┏━━

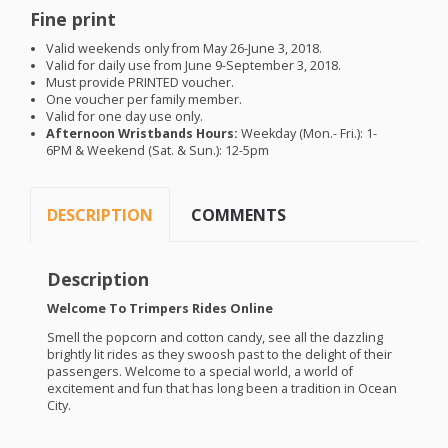
Fine print
Valid weekends only from May 26-June 3, 2018.
Valid for daily use from June 9-September 3, 2018.
Must provide
PRINTED
voucher.
One voucher per family member.
Valid for one day use only.
Afternoon Wristbands Hours:
Weekday (Mon.- Fri.): 1-
6PM
& Weekend (Sat. & Sun.): 12-5pm
DESCRIPTION
COMMENTS
Description
Welcome To Trimpers Rides Online
Smell the popcorn and cotton candy, see all the dazzling
brightly lit rides as they swoosh past to the delight of their
passengers. Welcome to a special world, a world of
excitement and fun that has long been a tradition in Ocean
City.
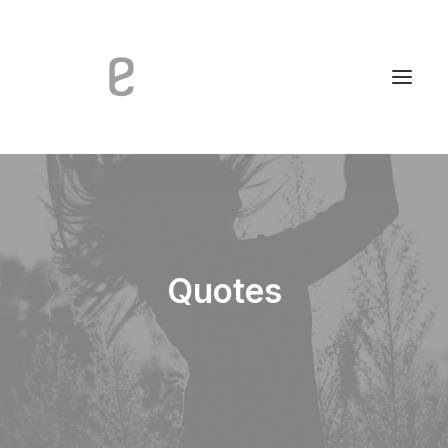
Quotes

┗━━

• **About this exercise**
Within the records above, count the lines that include the string "from"; state the number and nothing else.

• **Answer space**
2